Content starts

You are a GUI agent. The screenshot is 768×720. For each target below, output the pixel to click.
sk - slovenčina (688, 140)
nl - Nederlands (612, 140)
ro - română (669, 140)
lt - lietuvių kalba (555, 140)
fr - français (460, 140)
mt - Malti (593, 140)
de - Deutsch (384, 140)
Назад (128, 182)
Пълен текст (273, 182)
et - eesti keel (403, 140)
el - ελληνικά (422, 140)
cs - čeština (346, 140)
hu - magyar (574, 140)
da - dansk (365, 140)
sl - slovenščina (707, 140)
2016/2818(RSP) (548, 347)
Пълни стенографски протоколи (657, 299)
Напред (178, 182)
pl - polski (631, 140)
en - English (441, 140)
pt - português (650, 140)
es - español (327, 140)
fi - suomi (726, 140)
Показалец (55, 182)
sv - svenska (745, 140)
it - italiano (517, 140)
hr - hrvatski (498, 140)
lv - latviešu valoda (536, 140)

Content ends
Content starts

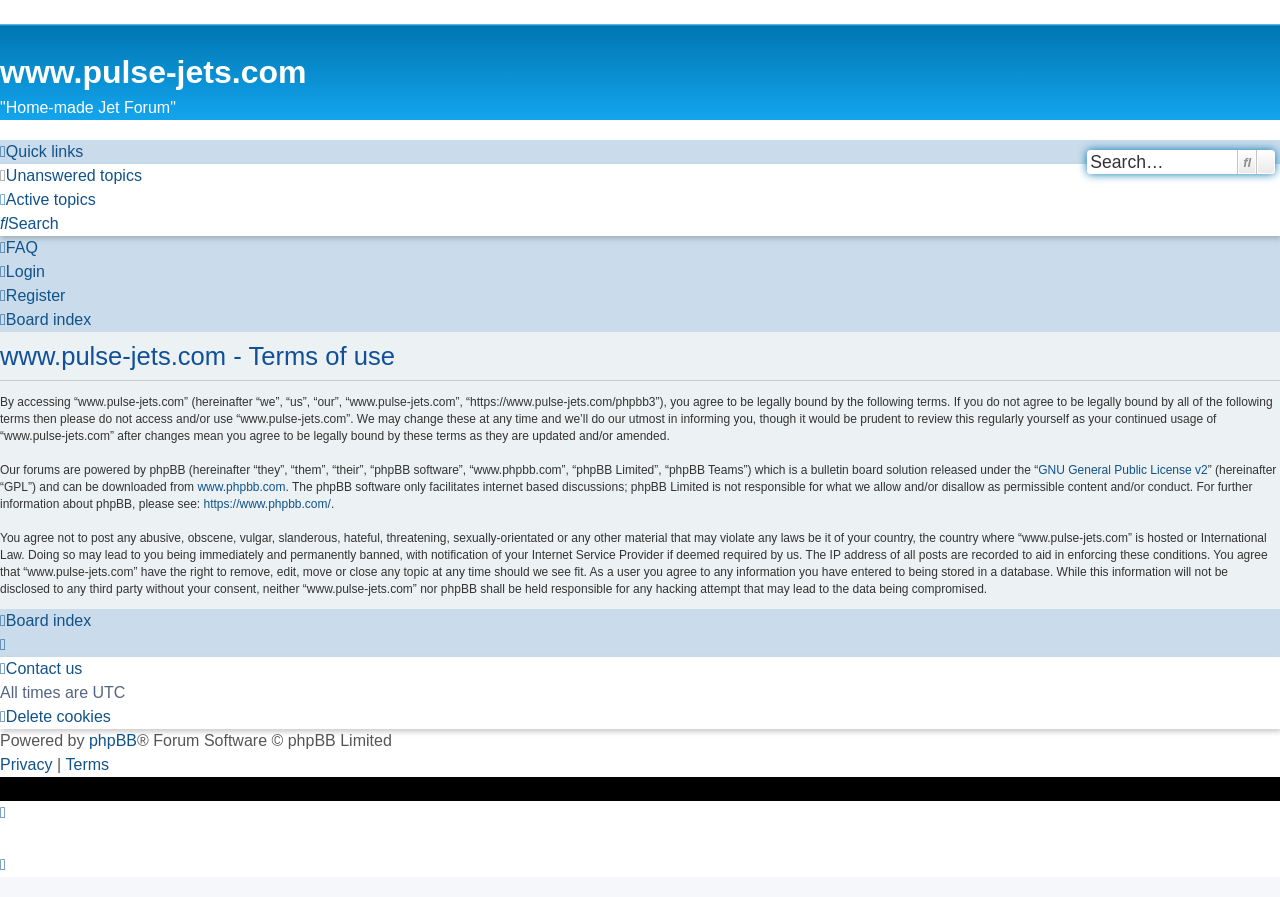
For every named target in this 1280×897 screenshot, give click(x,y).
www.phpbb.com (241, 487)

Content ends
Content starts

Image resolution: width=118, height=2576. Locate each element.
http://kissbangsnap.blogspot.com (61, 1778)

Content ends

• EXERCISE: Please give back exactly the lines of this listing beginning at the line with "For every named" and ending with the line with "www.phpbb.com (241, 487)", both included, and nothing else.

• PROBLEM SOLUTION:
For every named target in this 1280×897 screenshot, give click(x,y).
www.phpbb.com (241, 487)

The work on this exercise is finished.